▸ Provided data:
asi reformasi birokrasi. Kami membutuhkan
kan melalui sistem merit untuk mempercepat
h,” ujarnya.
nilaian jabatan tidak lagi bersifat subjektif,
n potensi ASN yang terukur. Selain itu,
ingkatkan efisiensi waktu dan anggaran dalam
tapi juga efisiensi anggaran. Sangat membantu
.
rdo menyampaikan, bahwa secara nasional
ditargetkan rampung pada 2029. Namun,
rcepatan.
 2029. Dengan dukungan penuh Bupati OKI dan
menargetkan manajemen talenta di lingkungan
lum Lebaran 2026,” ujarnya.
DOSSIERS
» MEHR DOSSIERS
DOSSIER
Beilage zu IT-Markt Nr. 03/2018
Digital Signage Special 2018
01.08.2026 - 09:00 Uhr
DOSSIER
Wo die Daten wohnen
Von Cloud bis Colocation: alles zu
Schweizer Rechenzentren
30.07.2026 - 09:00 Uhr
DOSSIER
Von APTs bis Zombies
* * *
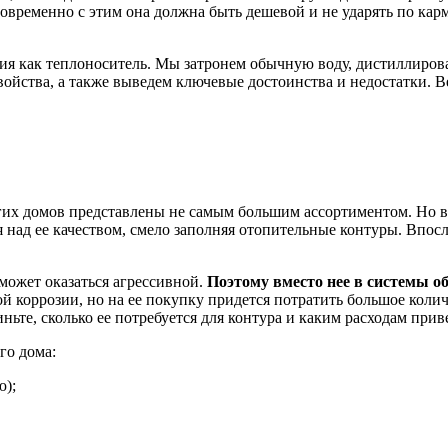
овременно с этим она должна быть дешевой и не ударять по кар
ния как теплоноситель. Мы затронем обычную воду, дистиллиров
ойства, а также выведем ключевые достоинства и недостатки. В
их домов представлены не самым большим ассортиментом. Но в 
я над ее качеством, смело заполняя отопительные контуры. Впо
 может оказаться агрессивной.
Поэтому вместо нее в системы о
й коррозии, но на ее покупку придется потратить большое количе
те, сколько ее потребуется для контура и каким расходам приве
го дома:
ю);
* * *
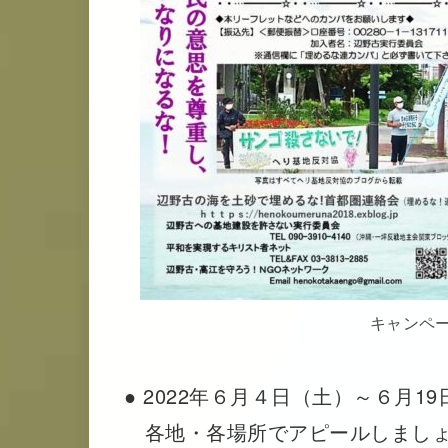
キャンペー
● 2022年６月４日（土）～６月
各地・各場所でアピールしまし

▸ Required work: Transcribe each line of the data above, unaltered, from the one where "ditargetkan rampung pada" appears to the one where "Wo die Daten wohnen" appears, inclusive of both.

▸ Solution to this task:
ditargetkan rampung pada 2029. Namun,
rcepatan.
 2029. Dengan dukungan penuh Bupati OKI dan
menargetkan manajemen talenta di lingkungan
lum Lebaran 2026,” ujarnya.
DOSSIERS
» MEHR DOSSIERS
DOSSIER
Beilage zu IT-Markt Nr. 03/2018
Digital Signage Special 2018
01.08.2026 - 09:00 Uhr
DOSSIER
Wo die Daten wohnen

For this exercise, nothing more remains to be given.